As might be expected, client-based monitoring is the most accurate way of gathering information about the actual user experience. It can reveal important metrics such as the response time for a page download in a browser or the response time for a specific interaction in an application. It delivers highly granular data and is not very invasive.
However, it does require installation, one way or the other, of an agent on the client. This can be labor intensive and can impact the reliability of the client. Web applets and scripts in particular are at the mercy of the browser version in the client and may break if this is changed. Client agents of either sort must capture a very large volume of data to develop useful metrics, and these must be uploaded to the monitoring application. And, even though the information is extremely accurate on a per-user basis, to be truly useful for judging how well business goals are being met, the data from many users must be average. In short, these applications are very data-intensive.
Client Simulations
Client simulation applications can also be divided into two subclasses: applications that are owned and installed by the customer, which might be called capture/playback tools, and Internet service offerings. The former includes Agilent's Firehunter, NetScout's Application Service Level Manager, and Tivoli's Application Performance Management. The latter includes Keynote Systems' Perspective and Mercury Interactive's Topaz and Active Watch.
Capture/playback tools use applications at the client that can record actual user interactions and then replay them against the server to measure response times. By deploying these agents at multiple locations, a manager can obtain continuous measurements without depending on actual user interactions. The advantage is that a capture/playback tool delivers information about real transactions at whatever interval is chosen, and this information can be carefully tailored to match real business needs.

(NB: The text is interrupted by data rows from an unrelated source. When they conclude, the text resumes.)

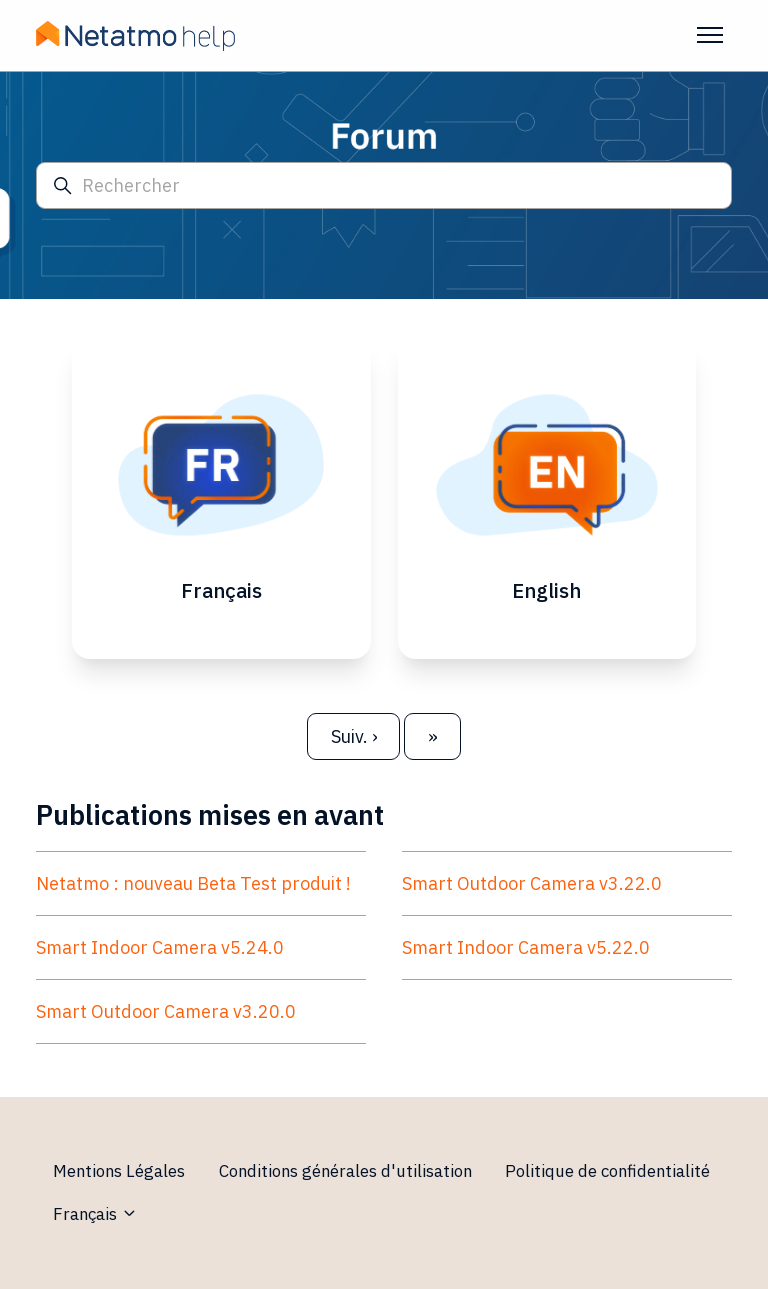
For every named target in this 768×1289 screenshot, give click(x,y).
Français (95, 1214)
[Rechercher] (384, 185)
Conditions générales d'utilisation (345, 1171)
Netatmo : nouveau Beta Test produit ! (193, 883)
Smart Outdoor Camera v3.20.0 (166, 1011)
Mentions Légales (119, 1171)
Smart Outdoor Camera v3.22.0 (532, 883)
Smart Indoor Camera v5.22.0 (526, 947)
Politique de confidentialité (607, 1171)
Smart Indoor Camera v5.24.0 (160, 947)
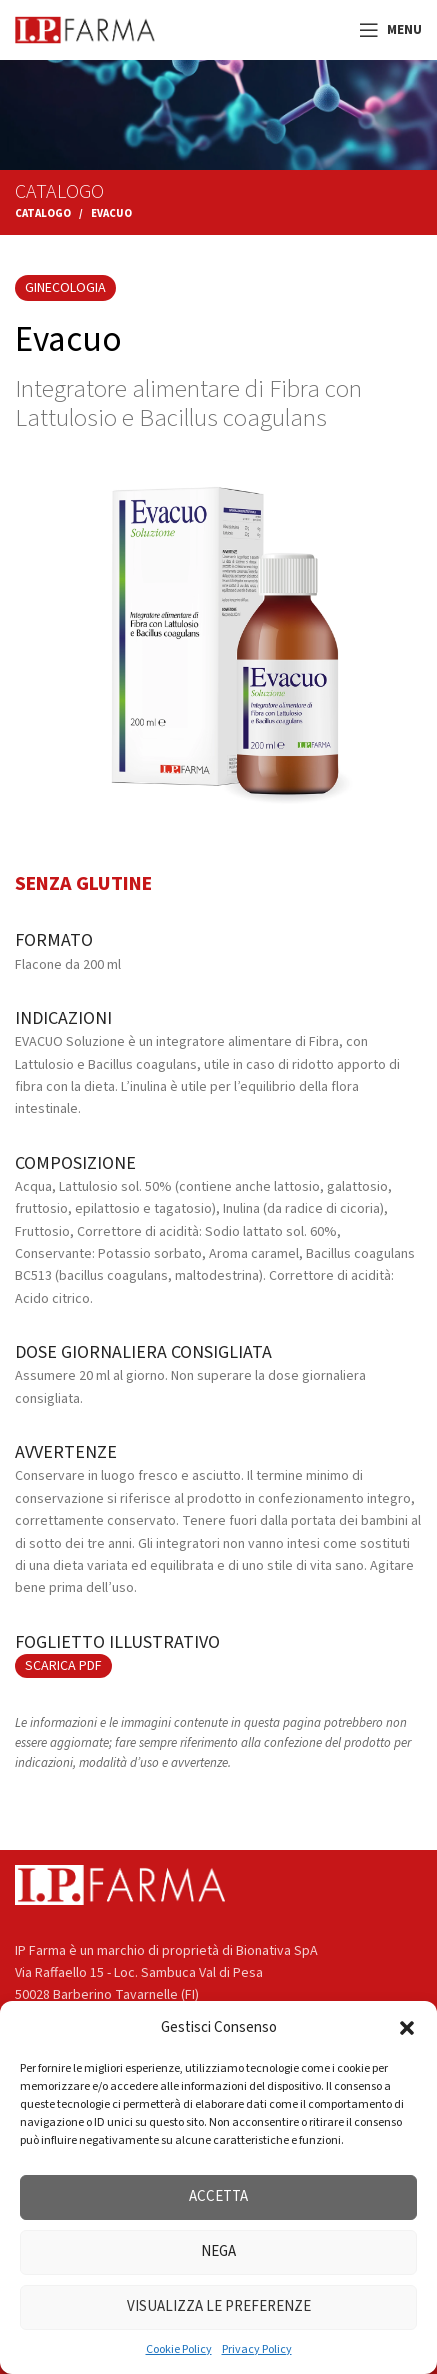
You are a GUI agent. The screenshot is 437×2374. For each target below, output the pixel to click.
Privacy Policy (257, 2349)
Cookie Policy (179, 2349)
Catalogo (43, 213)
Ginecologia (65, 288)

However, since they are real transactions, they load up the network and host the same way, and the information they deliver must be balanced against this impact. In addition, the playback scenarios must be updated every time an application is added or changed.
Internet Service Offerings
Seeing how labor-intensive many forms of application performance monitoring are, it's no surprise that, according to the Gartner Group, some 30% of this market is now handled by service providers. This is most commonly done via some form of client simulation, as in the case of Keynote Systems, which uses a wide network of clients throughout the Internet to monitor the performance of web sites over a variety of metrics.
The independent auditing of site performance such a service provides is one of its greatest strengths: it yields a consistent, constantly available measure of performance that can help benchmark a company's systems against its competitors. And offloading the management burden of performance monitoring leaves managers more time for more critical business tasks. These service providers constantly upgrade their capabilities and can offer surprisingly granular insight into application performance--for a price.
However, these services, unless highly customized (and therefore expensive) tend to offer a one-size-fits all approach that is most useful for comparison against similar sites but does not fit a business profile as closely as the other approaches outlined above. At the low end these services will not deliver the highly granular information that many businesses need. In addition, it is easy for web sites to optimize their sites for the client, making the metrics less useful because they're less representative of real user experiences. Related to this problem is the placement of clients: in many cases they are in ISP Points of Presence (POPs), connected via 10 Mbps Ethernet. While still useful for comparison, this is not exactly representative of the general user experience, even at businesses with broadband Internet connections.